Art ou sport ? Entre les deux, le cœur du jeu vidéo balance fort, mais c’est dans la seconde direction que s’engage joyeusement Nintendo World Championships. Arrivé en plein été pour réveiller les pulsions compétitives des propriétaires de Switch, ce dernier s’appuie sur une mythologie : celle d’un grand tournoi organisé en 1990 par l’éditeur japonais à travers les États-Unis, qui vit s’affronter les joueur·ses sur trois titres de sa très populaire console NES. C’est sur la ludothèque de la même machine que repose la version moderne de ces “championnats Nintendo”, avec treize titres emblématiques de l’époque et la promesse d’une dimension cette fois vraiment mondiale, grâce au jeu en ligne.
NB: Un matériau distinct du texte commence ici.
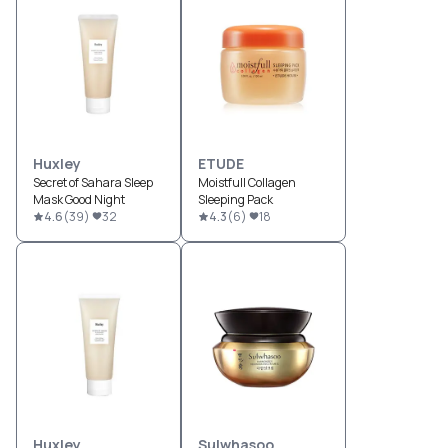
Huxley
ETUDE
Secret of Sahara Sleep
Moistfull Collagen
Mask Good Night
Sleeping Pack
4.6
(
39
)
32
4.3
(
6
)
18
Huxley
Sulwhasoo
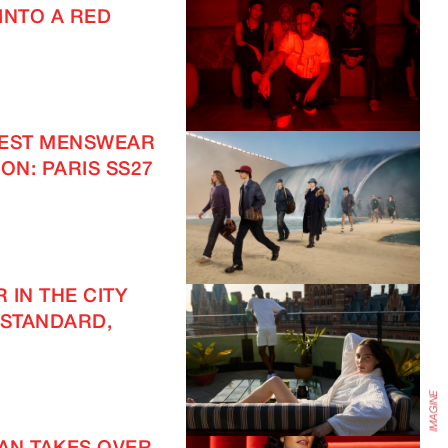
INTO A RED
TEST MENSWEAR
ON: PARIS SS27
IMAGINE
 IN THE CITY
 STANDARD,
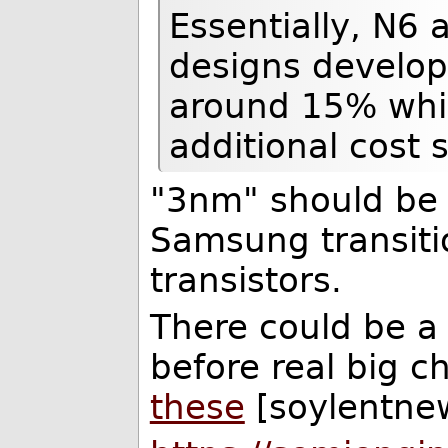
Essentially, N6 a
designs develop
around 15% while
additional cost 
"3nm" should be
Samsung transiti
transistors.
There could be a
before real big 
these
[soylentnew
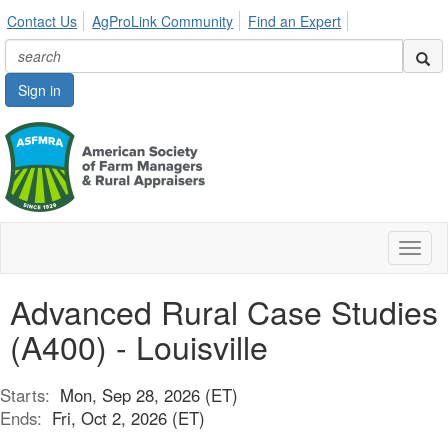
Contact Us
AgProLink Community
Find an Expert
Sign in
Toggl
naviga
Advanced Rural Case Studies
(A400) - Louisville
Starts:
Mon, Sep 28, 2026 (ET)
Ends:
Fri, Oct 2, 2026 (ET)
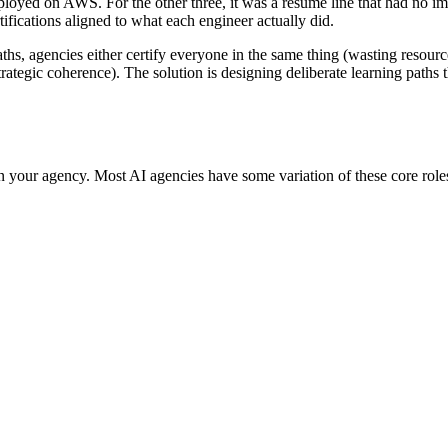
loyed on AWS. For the other three, it was a resume line that had no imp
fications aligned to what each engineer actually did.
aths, agencies either certify everyone in the same thing (wasting resourc
trategic coherence). The solution is designing deliberate learning paths t
your agency. Most AI agencies have some variation of these core roles, e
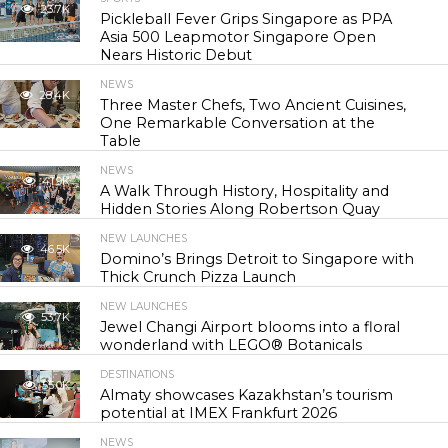
23.7K
Pickleball Fever Grips Singapore as PPA
Asia 500 Leapmotor Singapore Open
Nears Historic Debut
NEWS
28.4K
Three Master Chefs, Two Ancient Cuisines,
One Remarkable Conversation at the
Table
NEWS
41.9K
A Walk Through History, Hospitality and
Hidden Stories Along Robertson Quay
NEW LAUNCHES
46.5K
Domino’s Brings Detroit to Singapore with
Thick Crunch Pizza Launch
NEW LAUNCHES
53.7K
Jewel Changi Airport blooms into a floral
wonderland with LEGO® Botanicals
DESTINATIONS
55.0K
Almaty showcases Kazakhstan’s tourism
potential at IMEX Frankfurt 2026
NEWS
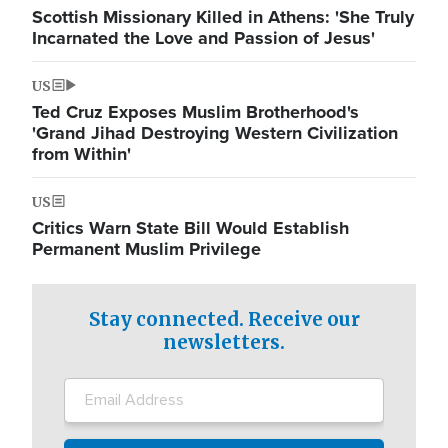
Scottish Missionary Killed in Athens: 'She Truly
Incarnated the Love and Passion of Jesus'
US
Ted Cruz Exposes Muslim Brotherhood's
'Grand Jihad Destroying Western Civilization
from Within'
US
Critics Warn State Bill Would Establish
Permanent Muslim Privilege
Stay connected. Receive our
newsletters.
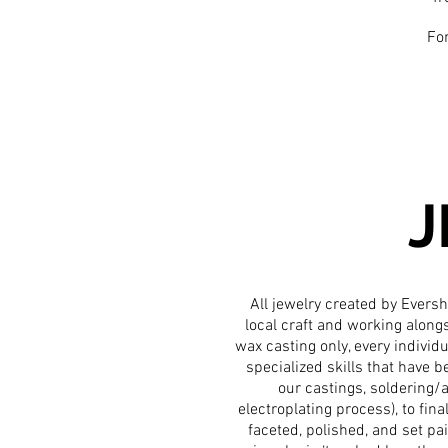
For
J
All jewelry created by Eversh
local craft and working along
wax casting only, every indivi
specialized
skills that have 
our castings, soldering/a
electroplating process), to fina
faceted, polished, and set pai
Avant d’aller vérifier si l’on est en mesure de tutoyer, sur Excitebike ou Ice Climber, le gratin planétaire (spoiler : non), dans les modes “Championnats du monde” (qui propose cinq défis par semaine) ou “Tournois de survie”, mieux vaut commencer par un peu de contre-la-montre en solitaire. Car le principe, ici, est celui du speedrunning : le temps qu’il nous faudra pour remplir l’objectif fixé, simple au départ (grimper à une échelle de Donkey Kong), puis nettement moins au fil de notre progression (boucler au sprint les trois niveaux du même Donkey Kong), déterminera l’évaluation de notre performance par le programme. Avec, au bout du chemin de plus en plus escarpé, notre éventuelle gloire internationale.
Entre l’art vidéoludique et l’e-sport
Il y a La Légende de Zelda (1 et 2), Super Mario Bros (1, 2 et 3, plus un second épisode 2 car le Japon n’avait en son temps pas eu le même que l’Occident). Il y a Kirby’s Adventure, Metroid, Balloon Fight… Ou, plutôt, des fragments de chacun de ces jeux, qui se retrouvent décomposés en séquences d’actions plus ou moins longues et élaborées.
D’une manière assez paradoxale, avec les collections de mini-jeux WarioWare et NES Remix, Nintendo s’était d’abord livré à ce genre d’exercice sous l’angle de la réinterprétation, du détournement, voire de la parodie. Rien de tel dans Nintendo World Championships, dont le projet consiste à reproduire des phases de jeu à l’identique en isolant certains motifs ludiques, comme pour les donner à (re)découvrir libérés du prestige potentiellement écrasant ou, à l’inverse, de la réputation d’œuvres datées des jeux auxquels ils ont été empruntés.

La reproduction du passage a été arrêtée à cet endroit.